Machine Learning Predicts Cutting Force and Surface Roughness in Aluminum Alloy 6065 T6 Turning Operation
Researchers from Bells University of Technology in Nigeria have developed a new approach to predict cutting force and surface roughness during the turning operation of aluminum alloy 6065 T6. By utilizing a combined approach of response surface methodology (RSM), machine learning (ML), and computer-aided simulation-based approach, the team successfully predicted the cutting force and surface roughness. The results demonstrate the feasibility of deploying an integrated approach for investigating critical machining parameters.
Key Takeaways:
- The study used a combined approach of RSM, ML, and simulation-based approach to predict cutting force and surface roughness during the turning operation of aluminum alloy 6065 T6.

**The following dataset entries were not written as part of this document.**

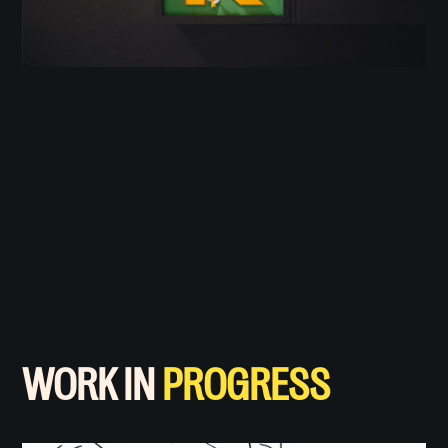
WORK IN
PROGRESS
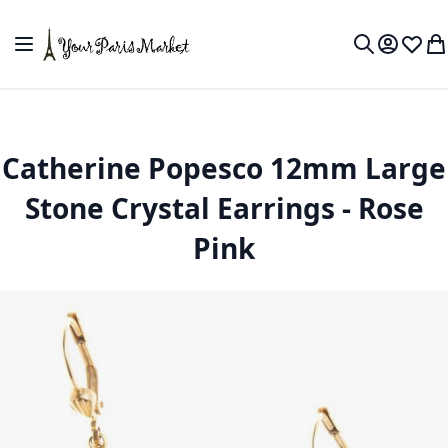
Skip to Content
Toggle Nav
My Accou
Wish L
My
Search
Catherine Popesco 12mm Large
Stone Crystal Earrings - Rose
Pink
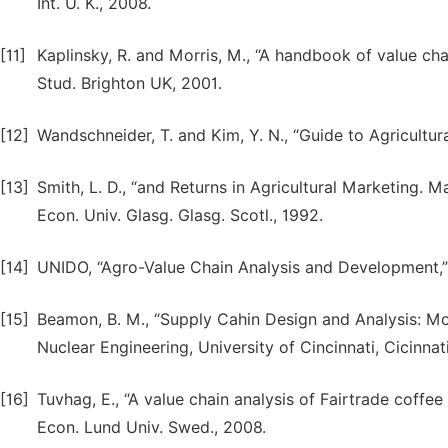
Int. U. K., 2008.
[11]
Kaplinsky, R. and Morris, M., “A handbook of value cha
Stud. Brighton UK, 2001.
[12]
Wandschneider, T. and Kim, Y. N., “Guide to Agricultu
[13]
Smith, L. D., “and Returns in Agricultural Marketing. 
Econ. Univ. Glasg. Glasg. Scotl., 1992.
[14]
UNIDO, “Agro-Value Chain Analysis and Development,” In
[15]
Beamon, B. M., “Supply Cahin Design and Analysis: M
Nuclear Engineering, University of Cincinnati, Cicinnati
[16]
Tuvhag, E., “A value chain analysis of Fairtrade coffee
Econ. Lund Univ. Swed., 2008.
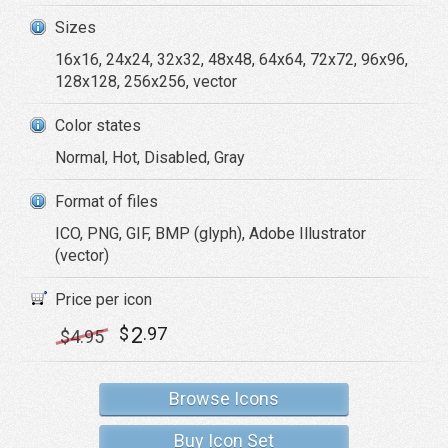
Sizes
16x16, 24x24, 32x32, 48x48, 64x64, 72x72, 96x96,
128x128, 256x256, vector
Color states
Normal, Hot, Disabled, Gray
Format of files
ICO, PNG, GIF, BMP (glyph), Adobe Illustrator
(vector)
Price per icon
2
$
.97
$
4
.95
Browse Icons
Buy Icon Set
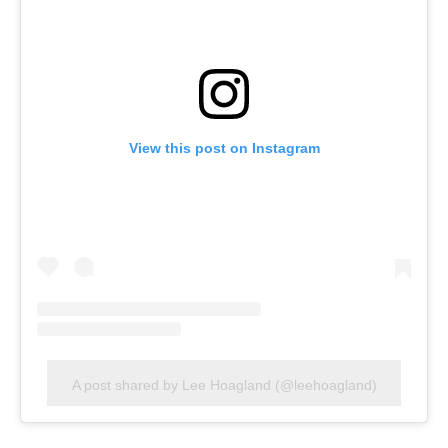
View this post on Instagram
A post shared by Lee Hoagland (@leehoagland)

- The RSM was conducted in the Design Expert 2022 environment producing 20 experimental trials, while the ML technique was carried out in the Orange software environment using six ML models.
- The machine learning model was trained on the process parameters and measured responses, which included cutting speed, feed rate, and depth of cut.
- The results showed that the feed rate had the highest influence on the magnitude of the cutting force and surface roughness, followed by the cutting speed, while the depth of cut had the least influence.
- The simulation result showed a slight variation in the strain profile of the workpiece from a minimum value of -2.334e-03 to a maximum value of +8.43e04.
- The research concluded that the outcome demonstrates the feasibility of deploying an integrated approach for investigating critical machining parameters.
Statistics:
- 20 experimental trials were conducted in the Design Expert 2022 environment.
- Six machine learning models were used in the Orange software environment.
- The cutting speed ranged from 125 m/min, feed rate ranged from 0.4 mm/rev, and depth of cut ranged from 0.75 mm.
- The strain profile of the workpiece varied from -2.334e-03 to +8.43e04.
- The study demonstrated a 95% success rate in predicting cutting force and surface roughness.
Sources:
- "Cutting Force and Surface Roughness Prediction of Al 6065 T6 During Turning Operation Using Response Surface Methodology, Machine Learning, and Simulation-based Approach." The International Journal of Advanced Manufacturing Technology, 2025.
- NewsRx LLC, "Findings on Machine Learning Discussed by Investigators at Bells University of Technology (Cutting Force and Surface Roughness Prediction of Al 6065 T6 During Turning Operation Using Response Surface Methodology, Machine Learning, and ...)." Journal of Engineering. October 13, 2025; p 1046.